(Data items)

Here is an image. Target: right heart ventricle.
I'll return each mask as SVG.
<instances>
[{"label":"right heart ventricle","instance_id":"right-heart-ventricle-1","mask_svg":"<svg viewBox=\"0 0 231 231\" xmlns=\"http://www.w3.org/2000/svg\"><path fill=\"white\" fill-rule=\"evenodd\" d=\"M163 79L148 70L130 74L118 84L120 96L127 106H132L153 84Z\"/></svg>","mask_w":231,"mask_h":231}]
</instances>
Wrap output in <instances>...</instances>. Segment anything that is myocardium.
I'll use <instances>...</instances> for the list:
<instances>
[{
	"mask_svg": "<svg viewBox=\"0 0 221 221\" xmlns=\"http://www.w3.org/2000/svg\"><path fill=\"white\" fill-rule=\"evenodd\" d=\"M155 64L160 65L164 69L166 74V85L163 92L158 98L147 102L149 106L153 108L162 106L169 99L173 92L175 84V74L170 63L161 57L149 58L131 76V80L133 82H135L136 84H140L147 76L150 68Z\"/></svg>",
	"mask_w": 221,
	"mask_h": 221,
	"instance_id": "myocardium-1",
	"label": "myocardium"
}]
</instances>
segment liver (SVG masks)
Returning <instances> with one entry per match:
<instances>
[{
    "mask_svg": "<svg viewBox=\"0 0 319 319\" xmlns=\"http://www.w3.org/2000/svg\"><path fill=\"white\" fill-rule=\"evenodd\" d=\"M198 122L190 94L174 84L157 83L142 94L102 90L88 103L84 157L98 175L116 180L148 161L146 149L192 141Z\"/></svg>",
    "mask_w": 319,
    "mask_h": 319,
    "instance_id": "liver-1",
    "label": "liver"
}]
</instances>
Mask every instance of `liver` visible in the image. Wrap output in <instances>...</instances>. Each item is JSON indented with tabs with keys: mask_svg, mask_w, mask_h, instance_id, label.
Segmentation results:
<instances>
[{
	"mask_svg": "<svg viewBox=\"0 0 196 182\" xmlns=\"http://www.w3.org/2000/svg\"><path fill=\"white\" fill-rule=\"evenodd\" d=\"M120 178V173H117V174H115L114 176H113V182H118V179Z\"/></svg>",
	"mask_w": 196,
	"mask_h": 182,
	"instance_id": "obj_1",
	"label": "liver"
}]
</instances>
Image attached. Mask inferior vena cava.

* [Activity]
Restate the records above word for word.

* [Expected output]
Here is an image. Target: right heart ventricle.
I'll return each mask as SVG.
<instances>
[{"label":"right heart ventricle","instance_id":"right-heart-ventricle-1","mask_svg":"<svg viewBox=\"0 0 231 231\" xmlns=\"http://www.w3.org/2000/svg\"><path fill=\"white\" fill-rule=\"evenodd\" d=\"M163 79L148 70L130 74L118 84L120 96L127 106H132L153 84Z\"/></svg>","mask_w":231,"mask_h":231}]
</instances>
Wrap output in <instances>...</instances>. Segment anything that is myocardium.
I'll use <instances>...</instances> for the list:
<instances>
[{
	"mask_svg": "<svg viewBox=\"0 0 221 221\" xmlns=\"http://www.w3.org/2000/svg\"><path fill=\"white\" fill-rule=\"evenodd\" d=\"M155 64L160 65L164 69L166 74V85L163 92L158 98L147 102L149 106L153 108L162 106L169 99L173 92L175 84V74L170 63L161 57L149 58L131 76V80L133 82H135L136 84H140L147 76L150 68Z\"/></svg>",
	"mask_w": 221,
	"mask_h": 221,
	"instance_id": "myocardium-1",
	"label": "myocardium"
}]
</instances>
segment liver (SVG masks)
Returning <instances> with one entry per match:
<instances>
[{
    "mask_svg": "<svg viewBox=\"0 0 319 319\" xmlns=\"http://www.w3.org/2000/svg\"><path fill=\"white\" fill-rule=\"evenodd\" d=\"M198 122L190 94L174 84L157 83L142 94L102 90L88 103L84 157L98 175L116 180L148 161L146 149L192 141Z\"/></svg>",
    "mask_w": 319,
    "mask_h": 319,
    "instance_id": "liver-1",
    "label": "liver"
}]
</instances>
Mask every instance of `liver` visible in the image. Wrap output in <instances>...</instances>. Each item is JSON indented with tabs with keys: mask_svg, mask_w, mask_h, instance_id, label.
Segmentation results:
<instances>
[{
	"mask_svg": "<svg viewBox=\"0 0 196 182\" xmlns=\"http://www.w3.org/2000/svg\"><path fill=\"white\" fill-rule=\"evenodd\" d=\"M120 178V173H117V174H115L114 176H113V182H118V179Z\"/></svg>",
	"mask_w": 196,
	"mask_h": 182,
	"instance_id": "obj_1",
	"label": "liver"
}]
</instances>
Image attached. Mask inferior vena cava.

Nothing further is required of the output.